El Alcazar avant et après le siège

El alcazar de Toledo.

.....A TOLEDO, ville proche de MADRID, le 19 juillet les insurgés ont pris le dessus, mais, très rapidement le colonel MOSCARDO qui commande la place a dû se replier dans l'Alcazar où il se barricade avec 800 gardes civils, 100 officiers, 200 phalangistes, 190 cadets de l'école militaire, deux médecins et 500 femmes, dont six religieuses, avec 50 enfants qui ont demandé à s'y réfugier. ( Ils auraient enfermé aussi une centaine d'otages qui appartenaient à l'extrême gauche, ainsi que le Gouverneur Civil et toute sa famille).

TODELO était la capitale d'Espagne au Moyen-Age et elle en conserve toute sa richesse. C'est une ville superbe située sur un plateau abrupt qui surplombe la vallée du TAJO et l'ALCAZAR est une forteresse bien dégagée qui domine la ville. Carré, massif, bâti sur le roc et truffé d'énormes souterrains, ses murs de trois mètres cinquante font que les bombes lancées contre lui n'ont aucun effet. Les assiégés ont toutes les munitions nécessaires, mais ils ignorent tout ce qu'il se passe dans le reste de l'Espagne. Ils n'ont pas de lumière et sont obligés de prendre du salpêtre en guise de sel, toutefois il y a des puits dans les sous-sols et aussi des citernes. Les miliciens se heurtent à une défense farouche de la part de tireurs bien entraînés et personne n'ose donner l'assaut final. Alors on s'échange des insultes et des défis. Les assaillants, entourés d'une population profondément catholique en majorité, ne se sentent guère en sécurité et voient la trahison partout.

De leur côté, les assiégés voient leurs provisions diminuer dangereusement. Au départ, ils n'ont de vivres que pour une petite semaine, aussi leur principale préoccupation est de s'en procurer et pendant les premières nuits, des commandos vont piller les magasins et les maisons les plus proches. Mais leurs adversaires vont y mettre bon ordre et ces raids ne pourront pas se répéter longtemps.

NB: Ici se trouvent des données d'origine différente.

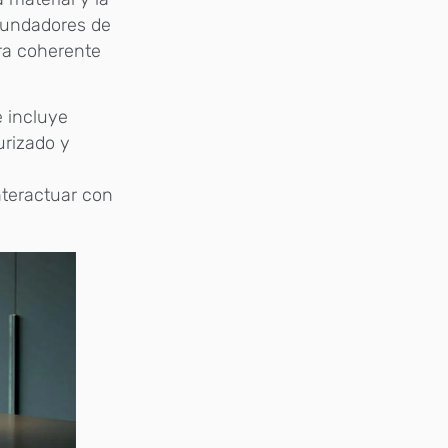
 fundadores de
ra coherente
e incluye
urizado y
s
nteractuar con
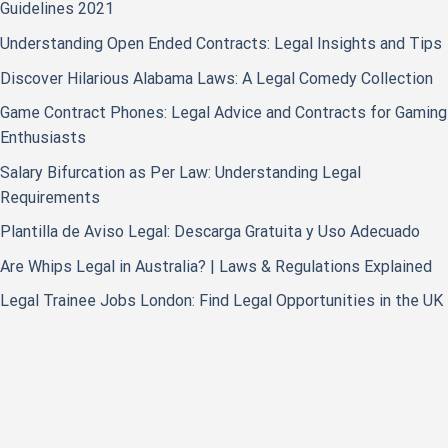
Guidelines 2021
Understanding Open Ended Contracts: Legal Insights and Tips
Discover Hilarious Alabama Laws: A Legal Comedy Collection
Game Contract Phones: Legal Advice and Contracts for Gaming
Enthusiasts
Salary Bifurcation as Per Law: Understanding Legal
Requirements
Plantilla de Aviso Legal: Descarga Gratuita y Uso Adecuado
Are Whips Legal in Australia? | Laws & Regulations Explained
Legal Trainee Jobs London: Find Legal Opportunities in the UK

Le 23 juillet à dix heures on rétablit les communications téléphoniques, le téléphone sonne à l'ALCAZAR. C'est un chef Républicain, CANDIDO CABELLO qui appelle le colonel MOSCARDO : -" J'ai votre fils Luis en otage, je vous donne quinze minutes pour vous rendre. Si au bout de ces quinze minutes, l'ALCAZAR ne s'est pas rendu, je le fais fusiller "-. -" D'ailleurs, je vous le passe ; il va vous parler "- Luis MOSCARDO a dix-sept ans, il prend l'appareil, sa voix tremble d'émotion :

-" Papa ?

-" Qu'y a-t-il, mon fils, qu'est-ce qu'il se passe,"-

-" Rien, papa, rien, seulement ils disent qu'ils vont me fusiller si l'ALCAZAR ne se rend pas.

-" Si c'est vrai, mon enfant, recommande ton âme à Dieu, crie " :Vive l'Espagne ! Et meurs comme un espagnol. Adieu, mon enfant, je te donne un dernier baiser.

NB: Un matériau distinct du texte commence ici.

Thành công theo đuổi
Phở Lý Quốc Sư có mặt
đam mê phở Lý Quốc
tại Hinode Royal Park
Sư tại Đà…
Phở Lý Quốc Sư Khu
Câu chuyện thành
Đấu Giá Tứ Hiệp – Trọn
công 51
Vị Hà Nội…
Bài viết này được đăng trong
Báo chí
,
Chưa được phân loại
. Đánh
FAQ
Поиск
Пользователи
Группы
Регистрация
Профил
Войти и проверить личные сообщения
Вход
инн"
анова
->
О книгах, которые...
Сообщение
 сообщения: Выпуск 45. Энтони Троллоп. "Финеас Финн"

-" Moi aussi, papa, je t'embrasse bien fort "-.

CANDIDO CABELLO reprend le récepteur.-" Alors ? "-

-" Alors rien. L'ALCAZAR ne se rendra jamais ".

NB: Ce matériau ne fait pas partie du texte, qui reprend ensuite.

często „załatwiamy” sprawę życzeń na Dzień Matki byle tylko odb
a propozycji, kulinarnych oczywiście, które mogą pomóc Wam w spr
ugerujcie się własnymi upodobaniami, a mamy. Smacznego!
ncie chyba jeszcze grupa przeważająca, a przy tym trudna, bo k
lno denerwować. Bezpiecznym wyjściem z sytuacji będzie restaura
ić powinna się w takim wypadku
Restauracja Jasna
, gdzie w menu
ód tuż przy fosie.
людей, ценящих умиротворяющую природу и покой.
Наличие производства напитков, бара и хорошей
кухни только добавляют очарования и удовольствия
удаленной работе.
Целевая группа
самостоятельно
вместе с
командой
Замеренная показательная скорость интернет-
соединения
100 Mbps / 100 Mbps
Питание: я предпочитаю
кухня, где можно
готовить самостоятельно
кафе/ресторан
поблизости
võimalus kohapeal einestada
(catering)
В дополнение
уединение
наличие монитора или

Le corps de Luis MOSCARDO, fusillé à 17 ans repose maintenant à côté de celui de son père, dans la crypte de la forteresse.

Comme l'usage de la force n'a rien donné, on va essayer la ruse et le 25 juillet, la radio annonce : les derniers rebelles de l'Alcazar se sont rendus ce matin. Les gardes civils et les officiers sont sortis, désarmés, les mains derrière la tête. Le calme règne à TOLEDO.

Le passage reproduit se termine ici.